Where the giant Chinook live. The protected waters and steep slopes of Rivers Inlet protect headwaters that produce some of the largest Chinook on Earth. While there are no guarantees, your chances of landing a big fish are better here than anywhere else and the region attracts dedicated anglers from all over the globe.
Weave through islands, and history. Get a taste of B.C.’s history and fish for Salmon in view of old, abandoned canneries and communities that dot the area, historical evidence of the large numbers of Salmon that still pass through. Catch a world famous Rivers Inlet Chinook or Coho, or head out to the coast’s edge in search of the Halibut or 22 species of Rockfish that call these waters home.

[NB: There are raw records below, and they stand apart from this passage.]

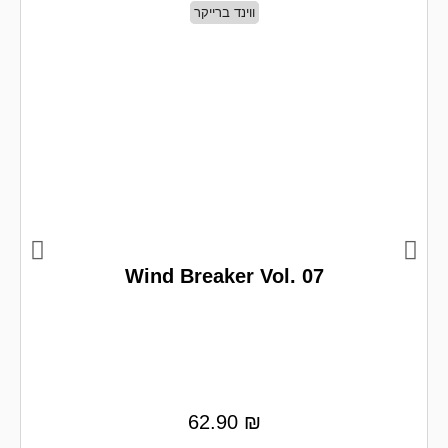
ווינד ברייקר
Wind Breaker Vol. 07
62.90
₪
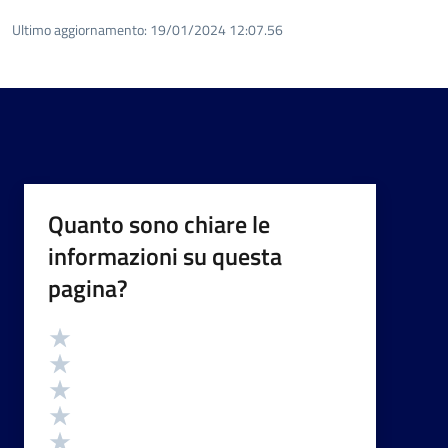
Ultimo aggiornamento:
19/01/2024 12:07.56
Quanto sono chiare le
informazioni su questa
pagina?
Valutazione
Valuta 5 stelle su 5
Valuta 4 stelle su 5
Valuta 3 stelle su 5
Valuta 2 stelle su 5
Valuta 1 stelle su 5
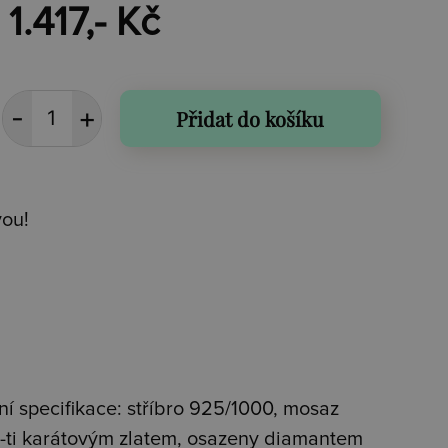
1.417,- Kč
Přidat do košíku
vou!
ní specifikace: stříbro 925/1000, mosaz
-ti karátovým zlatem, osazeny diamantem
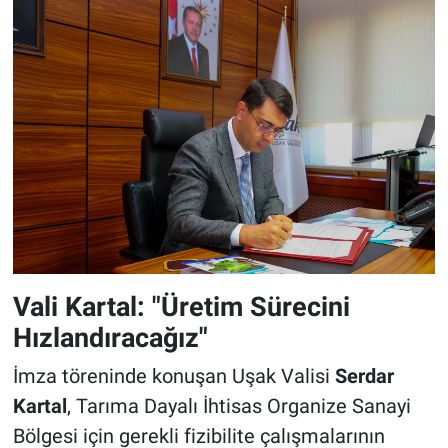
Vali Kartal: "Üretim Sürecini
Hızlandıracağız"
İmza töreninde konuşan Uşak Valisi
Serdar
Kartal
, Tarıma Dayalı İhtisas Organize Sanayi
Bölgesi için gerekli fizibilite çalışmalarının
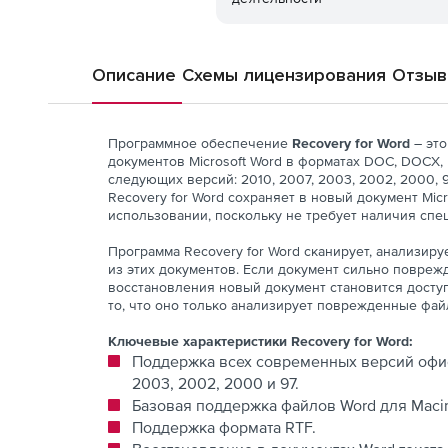
Описание
Схемы лицензирования
Отзы
Программное обеспечение
Recovery for Word
– это
документов Microsoft Word в форматах DOC, DOCX,
следующих версий: 2010, 2007, 2003, 2002, 2000, 9
Recovery for Word сохраняет в новый документ Mic
использовании, поскольку не требует наличия спе
Программа Recovery for Word сканирует, анализир
из этих документов. Если документ сильно повреж
восстановления новый документ становится досту
то, что оно только анализирует поврежденные фа
Ключевые характеристики Recovery for Word:
Поддержка всех современных версий офисн
2003, 2002, 2000 и 97.
Базовая поддержка файлов Word для Macin
Поддержка формата RTF.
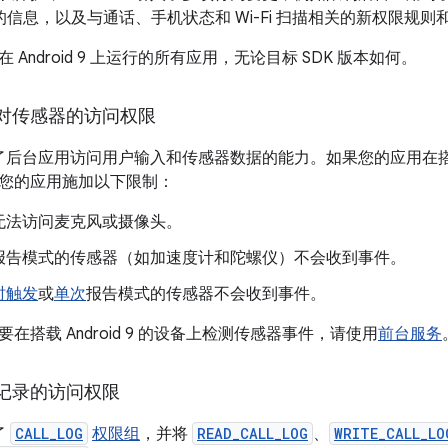
检索的信息，以及与通话、手机状态和 Wi-Fi 扫描相关的新权限规
Android 9 上运行的所有应用，无论目标 SDK 版本如何。
对传感器的访问权限
9 限制了后台应用访问用户输入和传感器数据的能力。如果您的应用在搭载 
您的应用施加以下限制：
无法访问麦克风或摄像头。
报告模式的传感器（如加速度计和陀螺仪）不会收到事件。
时触发
或
单次
报告模式的传感器不会收到事件。
在搭载 Android 9 的设备上检测传感器事件，请使用
前台服务
记录的访问权限
入了
CALL_LOG
权限组
，并将
READ_CALL_LOG
、
WRITE_CALL_LO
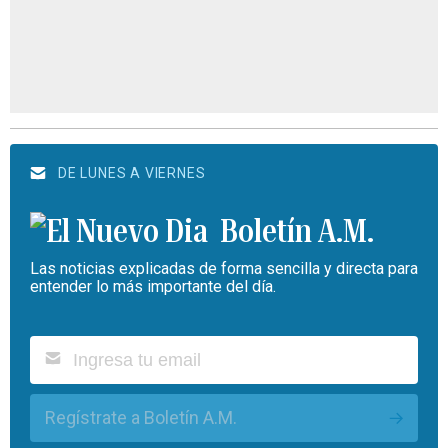
DE LUNES A VIERNES
Boletín A.M.
Las noticias explicadas de forma sencilla y directa para
entender lo más importante del día.
Regístrate a Boletín A.M.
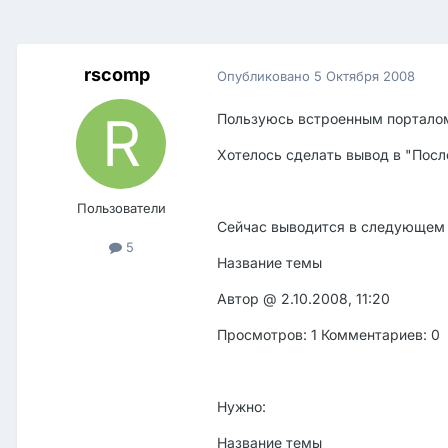
rscomp
Опубликовано
5 Октября 2008
Пользуюсь встроенным портало
Хотелось сделать вывод в "Посл
Пользователи
Сейчас выводится в следующем 
5
Название темы
Автор @ 2.10.2008, 11:20
Просмотров: 1 Комментариев: 0
Нужно:
Название темы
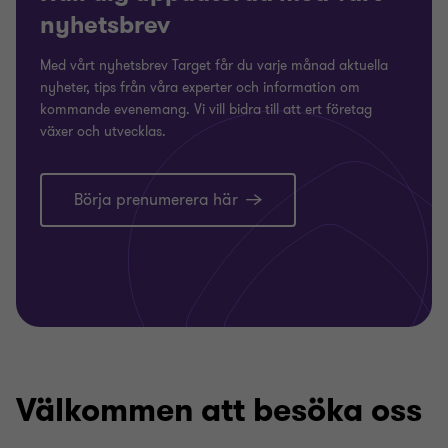
nyhetsbrev
Med vårt nyhetsbrev Target får du varje månad aktuella
nyheter, tips från våra experter och information om
kommande evenemang. Vi vill bidra till att ert företag
växer och utvecklas.
Börja prenumerera här
Välkommen att besöka oss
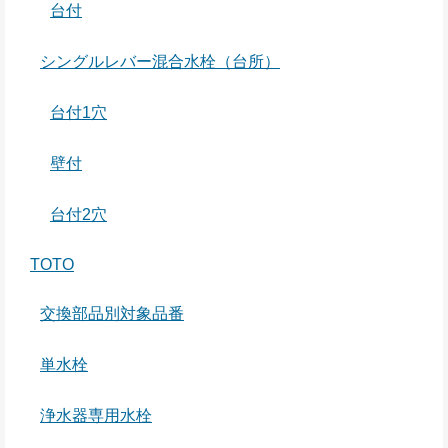
台付
シングルレバー混合水栓（台所）
台付1穴
壁付
台付2穴
TOTO
交換部品別対象品番
単水栓
浄水器専用水栓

Be a modern day pioneer. In this neck of the woods, directly south of Prince Rupert, it’s just you and the Salmon. Although, if you’re lucky, you may also catch a glimpse of the rare and elusive Kermode Bear (Spirit Bear): the wildest place in B.C. is home to a white black bear, as well as plentiful runs of Coho and other Salmon, and giant Chinook headed for the Skeena River. Halibut also await on the open ocean.
Fly in, and drop a line. Take a puddle-jumper (float plane) from Prince Rupert and fish the border between B.C. and Alaska. Stay in a well-appointed fishing lodge and have a guide take you in search of Chinook, Coho, Chum and other Salmon. Venture into the open ocean to find large and plentiful Halibut. Enjoy the long, summer nights and possibly even see the Aurora (Northern Lights).
Fishing in the City of Rainbows. Prince Rupert is the northernmost coastal city in British Columbia, and also Canada’s wettest city (which is how it earned its nickname). Located at the top end of the Inside Passage, its sheltered waters make it an ideal spot to watch humpbacks as you fish on a guided charter for huge Chinook, plentiful Coho and powerful Chum.